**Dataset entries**

- - - -

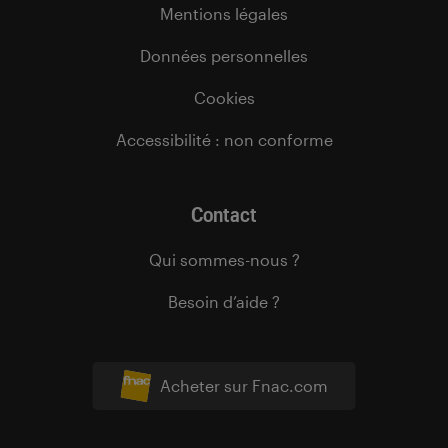
Mentions légales
Données personnelles
Cookies
Accessibilité : non conforme
Contact
Qui sommes-nous ?
Besoin d’aide ?
Acheter sur Fnac.com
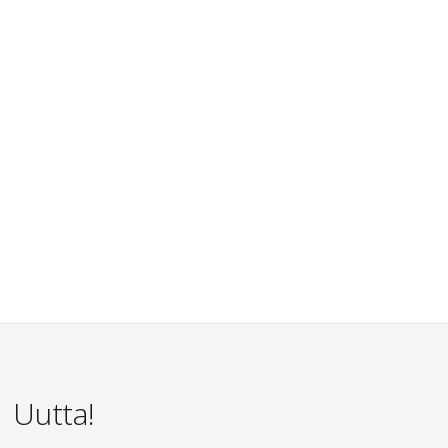
Uutta!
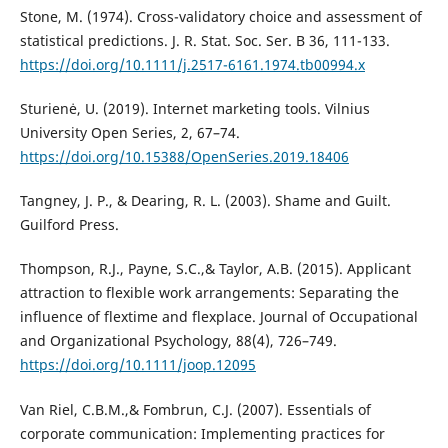
Stone, M. (1974). Cross-validatory choice and assessment of
statistical predictions. J. R. Stat. Soc. Ser. B 36, 111-133.
https://doi.org/10.1111/j.2517-6161.1974.tb00994.x
Sturienė, U. (2019). Internet marketing tools. Vilnius
University Open Series, 2, 67–74.
https://doi.org/10.15388/OpenSeries.2019.18406
Tangney, J. P., & Dearing, R. L. (2003). Shame and Guilt.
Guilford Press.
Thompson, R.J., Payne, S.C.,& Taylor, A.B. (2015). Applicant
attraction to flexible work arrangements: Separating the
influence of flextime and flexplace. Journal of Occupational
and Organizational Psychology, 88(4), 726–749.
https://doi.org/10.1111/joop.12095
Van Riel, C.B.M.,& Fombrun, C.J. (2007). Essentials of
corporate communication: Implementing practices for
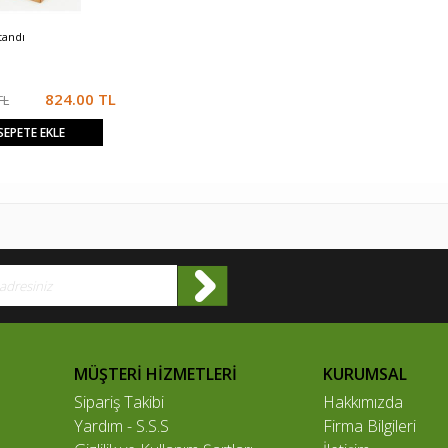
tandı
Masif Ahşap Ayaklı Pano -
Tablet Standı
Yazı Tahtası
824.00
TL
82
TL
23,880.00 TL
840.00 TL
23,403.00
TL
SEPETE EKLE
SEPETE
SEPETE EKLE
EKLE
MÜŞTERİ HİZMETLERİ
KURUMSAL
Sipariş Takibi
Hakkımızda
Yardım - S.S.S
Firma Bilgileri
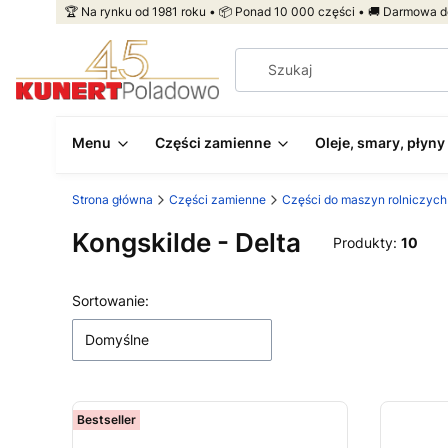
🏆 Na rynku od 1981 roku • 📦 Ponad 10 000 części • 🚚 Darmowa d
Menu
Części zamienne
Oleje, smary, płyny
Strona główna
Części zamienne
Części do maszyn rolniczych
Kongskilde - Delta
Produkty:
10
Lista produktów
Sortowanie:
Domyślne
Bestseller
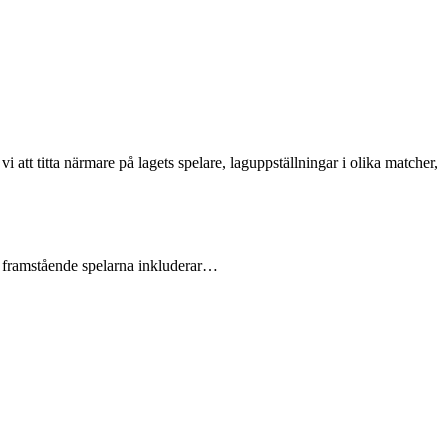
att titta närmare på lagets spelare, laguppställningar i olika matcher,
st framstående spelarna inkluderar…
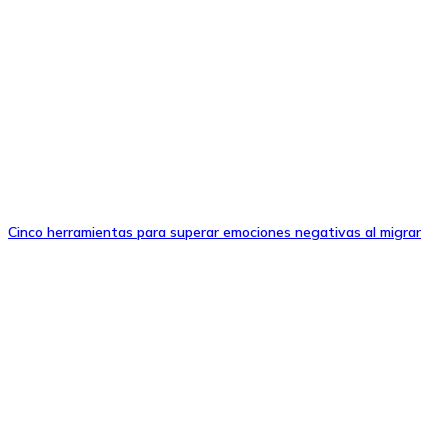
Cinco herramientas para superar emociones negativas al migrar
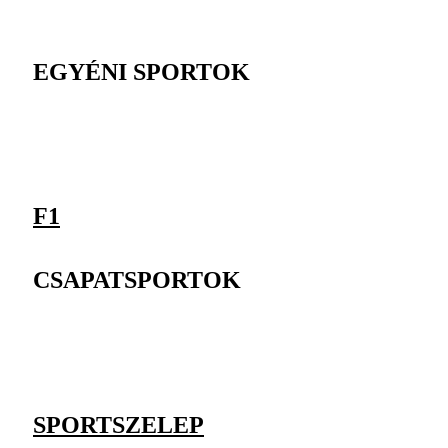
EGYÉNI SPORTOK
F1
CSAPATSPORTOK
SPORTSZELEP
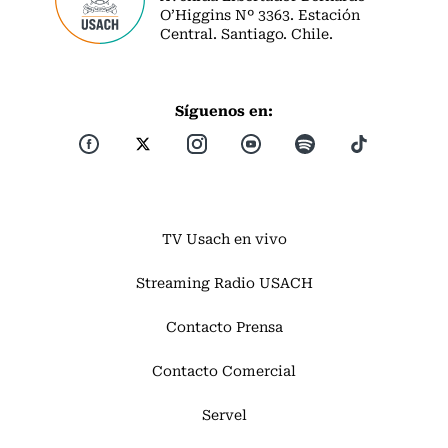
O’Higgins Nº 3363. Estación
Central. Santiago. Chile.
Síguenos en:
TV Usach en vivo
Streaming Radio USACH
Contacto Prensa
Contacto Comercial
Servel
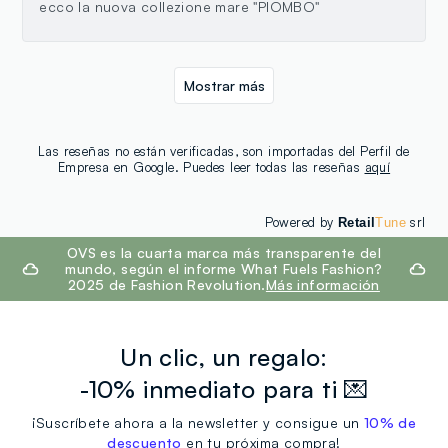
ecco la nuova collezione mare "PIOMBO"
Mostrar más
Las reseñas no están verificadas, son importadas del Perfil de
Empresa en Google. Puedes leer todas las reseñas
aquí
Powered by
srl
Retail
Tune
footer.ariatitle
OVS es la cuarta marca más transparente del
mundo, según el informe What Fuels Fashion?
2025 de Fashion Revolution.
Más información
Un clic, un regalo:
-10% inmediato para ti 💌
¡Suscríbete ahora a la newsletter y consigue un
10% de
descuento
en tu próxima compra!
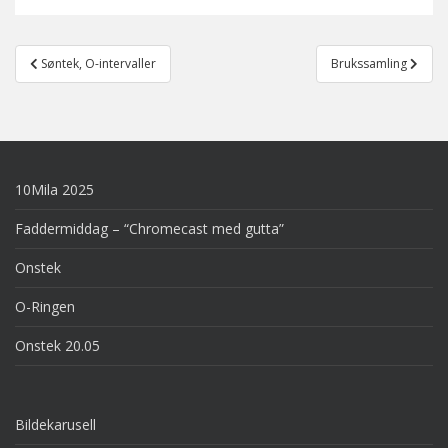
Post
Søntek, O-intervaller
Brukssamling
navigation
10Mila 2025
Faddermiddag – “Chromecast med gutta”
Onstek
O-Ringen
Onstek 20.05
Bildekarusell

- - - -

**Problem**
Hand back the data above exactly, with no images.

**Reply**
Mentions légales
Données personnelles
Cookies
Accessibilité : non conforme
Contact
Qui sommes-nous ?
Besoin d’aide ?
Acheter sur Fnac.com
Uutta!
Stone, M. (1974). Cross-validatory choice and assessment of
statistical predictions. J. R. Stat. Soc. Ser. B 36, 111-133.
https://doi.org/10.1111/j.2517-6161.1974.tb00994.x
Sturienė, U. (2019). Internet marketing tools. Vilnius
University Open Series, 2, 67–74.
https://doi.org/10.15388/OpenSeries.2019.18406
Tangney, J. P., & Dearing, R. L. (2003). Shame and Guilt.
Guilford Press.
Thompson, R.J., Payne, S.C.,& Taylor, A.B. (2015). Applicant
attraction to flexible work arrangements: Separating the
influence of flextime and flexplace. Journal of Occupational
and Organizational Psychology, 88(4), 726–749.
https://doi.org/10.1111/joop.12095
Van Riel, C.B.M.,& Fombrun, C.J. (2007). Essentials of
corporate communication: Implementing practices for
tandı
Masif Ahşap Ayaklı Pano -
Tablet Standı
Yazı Tahtası
824.00
TL
82
TL
23,880.00 TL
840.00 TL
23,403.00
TL
SEPETE EKLE
SEPETE
SEPETE EKLE
EKLE
MÜŞTERİ HİZMETLERİ
KURUMSAL
Sipariş Takibi
Hakkımızda
Yardım - S.S.S
Firma Bilgileri
🏆 Na rynku od 1981 roku • 📦 Ponad 10 000 części • 🚚 Darmowa d
Menu
Części zamienne
Oleje, smary, płyny
Strona główna
Części zamienne
Części do maszyn rolniczych
Kongskilde - Delta
Produkty:
10
Lista produktów
Sortowanie:
Domyślne
Bestseller
att titta närmare på lagets spelare, laguppställningar i olika matcher,
st framstående spelarna inkluderar…
Cinco herramientas para superar emociones negativas al migrar
EGYÉNI SPORTOK
F1
CSAPATSPORTOK
SPORTSZELEP
O’Higgins Nº 3363. Estación
Central. Santiago. Chile.
Síguenos en:
TV Usach en vivo
Streaming Radio USACH
Contacto Prensa
Contacto Comercial
Servel
ecco la nuova collezione mare "PIOMBO"
Mostrar más
Las reseñas no están verificadas, son importadas del Perfil de
Empresa en Google. Puedes leer todas las reseñas
aquí
Powered by
srl
Retail
Tune
footer.ariatitle
OVS es la cuarta marca más transparente del
mundo, según el informe What Fuels Fashion?
2025 de Fashion Revolution.
Más información
Un clic, un regalo:
-10% inmediato para ti 💌
¡Suscríbete ahora a la newsletter y consigue un
10% de
descuento
en tu próxima compra!
Post
Søntek, O-intervaller
Brukssamling
navigation
10Mila 2025
Faddermiddag – “Chromecast med gutta”
Onstek
O-Ringen
Onstek 20.05
Bildekarusell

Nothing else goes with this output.